Our seats were in the first row of the very tippy top section of seats in the left balcony... which meant plenty of legroom, though, thanks to the angle, our view of the stage was obstructed by railings and people's heads, requiring some odd body positions to actually see much at all. Presumably our situation was better than the people behind us. With many comedians, it wouldn't really matter if you could see or not, but Eddie is actually a pretty physical comedian... not in the falling down sense... but he uses facial expressions and gestures a lot for effect, that made some bits a little mysterious from the rafters. It seemed obvious that a video screen mounted up high with a single camera would have alleviated all that, but I don't really know what that involves, so maybe it's prohibitive in expense/effort. But anyway, if anyone reading this is seeing the show in another city and sitting in the way back, I hope they've deemed to add it for your enjoyment.

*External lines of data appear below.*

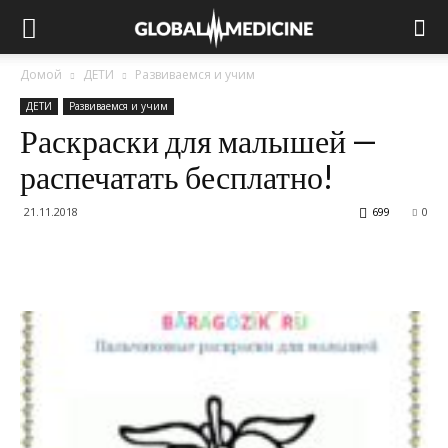
Домой
ДЕТИ
Развиваемся и учим
ДЕТИ
Развиваемся и учим
Раскраски для малышей —
распечатать бесплатно!
21.11.2018
699
0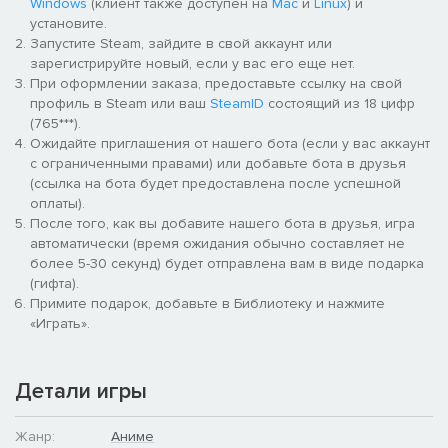
Windows
(клиент также доступен на
Mac
и
Linux
) и
установите.
Запустите Steam, зайдите в свой аккаунт или
зарегистрируйте новый, если у вас его еще нет.
При оформлении заказа, предоставьте ссылку на свой
профиль в Steam или ваш
SteamID
состоящий из 18 цифр
(765***).
Ожидайте приглашения от нашего бота (если у вас аккаунт
с ограниченными правами) или добавьте бота в друзья
(ссылка на бота будет предоставлена после успешной
оплаты).
После того, как вы добавите нашего бота в друзья, игра
автоматически (время ожидания обычно составляет не
более 5-30 секунд) будет отправлена вам в виде подарка
(гифта).
Примите подарок, добавьте в Библиотеку и нажмите
«Играть».
Детали игры
Жанр:
Аниме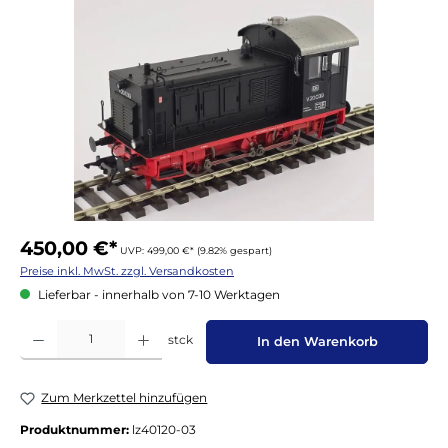
Bildergalerie überspringen
450,00 €*
UVP: 499,00 €*
(9.82% gespart)
Preise inkl. MwSt. zzgl. Versandkosten
Lieferbar - innerhalb von 7-10 Werktagen
Produkt Anzahl: Gib den gewünschten Wert ein oder benutze die Schaltflächen um die 
stck
In den Warenkorb
Zum Merkzettel hinzufügen
Produktnummer:
lz40120-03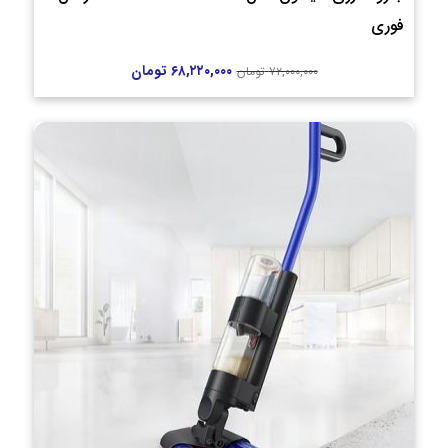
فوری
۶۸,۲۲۰,۰۰۰
تومان
۷۲,۰۰۰,۰۰۰
تومان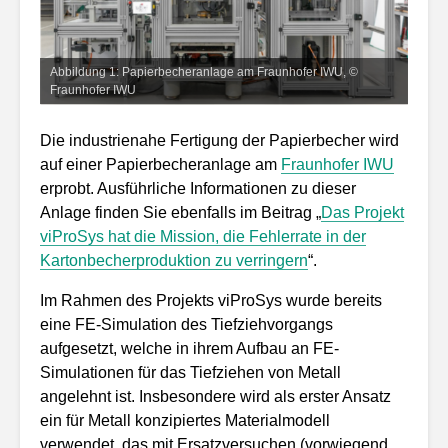
Abbildung 1: Papierbecheranlage am Fraunhofer IWU, ©
Fraunhofer IWU
Die industrienahe Fertigung der Papierbecher wird
auf einer Papierbecheranlage am
Fraunhofer IWU
erprobt. Ausführliche Informationen zu dieser
Anlage finden Sie ebenfalls im Beitrag „
Das Projekt
viProSys hat die Mission, die Fehlerrate in der
Kartonbecherproduktion zu verringern
“.
Im Rahmen des Projekts viProSys wurde bereits
eine FE-Simulation des Tiefziehvorgangs
aufgesetzt, welche in ihrem Aufbau an FE-
Simulationen für das Tiefziehen von Metall
angelehnt ist. Insbesondere wird als erster Ansatz
ein für Metall konzipiertes Materialmodell
verwendet, das mit Ersatzversuchen (vorwiegend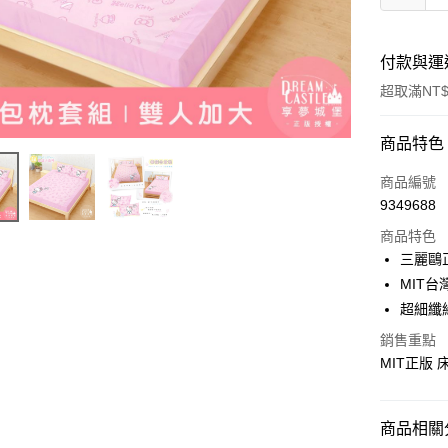
付款與運
超取滿NT$
付款方式
商品特色
信用卡一
商品編號
9349688
超商取貨
商品特色
LINE Pay
三麗鷗
MIT台
Apple Pay
超細纖
街口支付
銷售重點
MIT正版
悠遊付
Google Pa
商品相關分
ATM付款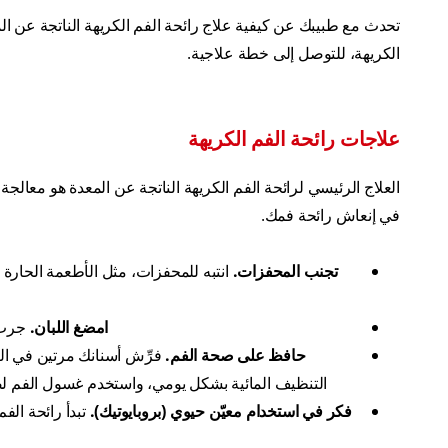
تحدث مع طبيبك عن كيفية علاج رائحة الفم الكريهة الناتجة عن ال
الكريهة، للتوصل إلى خطة علاجية.
علاجات رائحة الفم الكريهة
العلاج الرئيسي لرائحة الفم الكريهة الناتجة عن المعدة هو معال
في إنعاش رائحة فمك.
تجنب المحفزات.
انتبه للمحفزات، مثل الأطعمة الحارة أ
امضغ اللبان.
جرب م
حافظ على صحة الفم.
فرِّش أسنانك مرتين في الي
التنظيف المائية بشكل يومي، واستخدم غسول الفم لضم
فكر في استخدام معيّن حيوي (بروبايوتيك).
تبدأ رائحة الف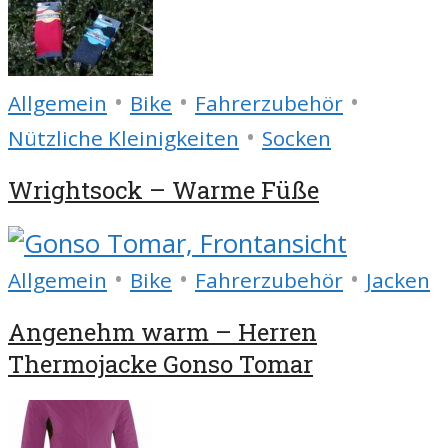
•
•
•
Allgemein
Bike
Fahrerzubehör
•
Nützliche Kleinigkeiten
Socken
Wrightsock – Warme Füße
•
•
•
Allgemein
Bike
Fahrerzubehör
Jacken
Angenehm warm – Herren
Thermojacke Gonso Tomar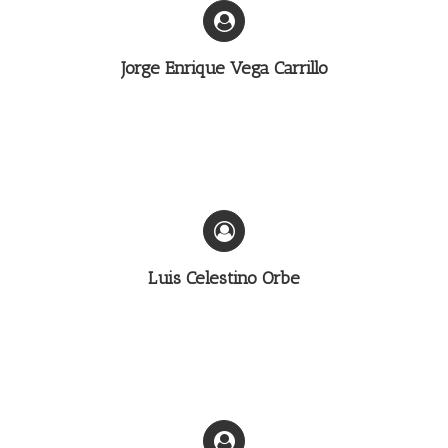
Jorge Enrique Vega Carrillo
Luis Celestino Orbe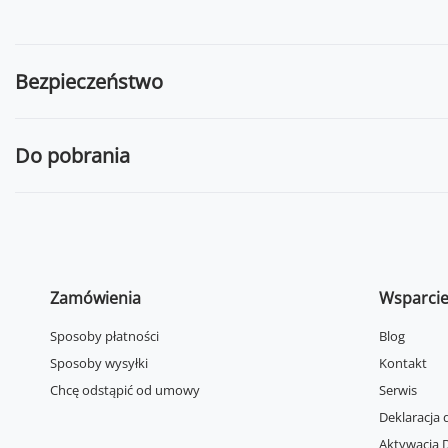
Bezpieczeństwo
Do pobrania
Zamówienia
Wsparci
Sposoby płatności
Blog
Sposoby wysyłki
Kontakt
Chcę odstąpić od umowy
Serwis
Deklaracja 
Aktywacja D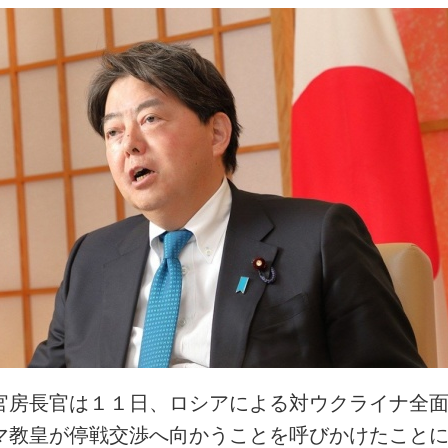
官房長官は１１日、ロシアによる対ウクライナ全
マ教皇が停戦交渉へ向かうことを呼びかけたこと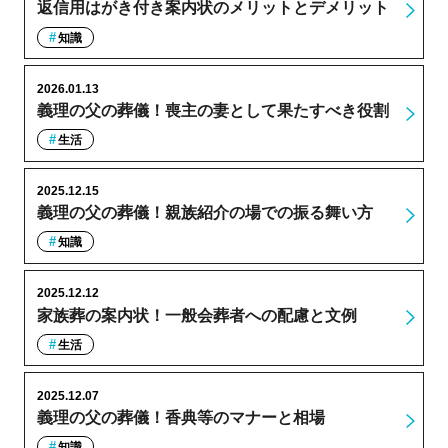
返信用はがき付き案内状のメリットとデメリット
知識
2026.01.13
義理の父の葬儀！喪主の妻として果たすべき役割
生活
2025.12.15
義理の父の葬儀！親族紹介の場での振る舞い方
知識
2025.12.12
家族葬の案内状！一般会葬者への配慮と文例
生活
2025.12.07
義理の父の葬儀！香典等のマナーと相場
知識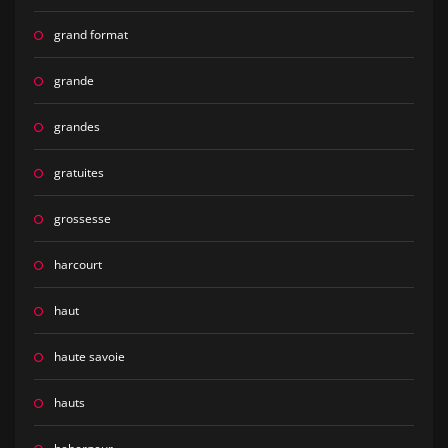
grand format
grande
grandes
gratuites
grossesse
harcourt
haut
haute savoie
hauts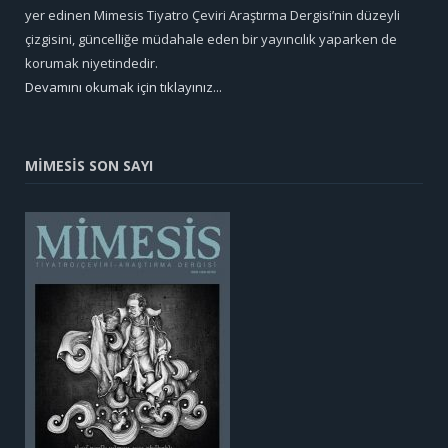
yer edinen Mimesis Tiyatro Çeviri Araştırma Dergisi’nin düzeyli
çizgisini, güncelliğe müdahale eden bir yayıncılık yaparken de
korumak niyetindedir.
Devamını okumak için tıklayınız...
MİMESİS SON SAYI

Now, I don't want to make it sound like the show was ruined by not being able to see well... it most certainly wasn't, as the man does tell actual jokes and doesn't just make funny faces for two hours. The general theme of the show was religion, and how it really just doesn't make any sense. (Probably not a comedy show for Creation "Scientists") He sort of takes you on a tour of the history of the earth, from 4.5 million years ago to Moses with his usual numerous digressions. I don't think I'll say much more than that as I don't want to spoil it for anyone.
So despite the bad seat, I did really enjoy it. Pretty classic Eddie, and I look forward to the HBO special or whatever.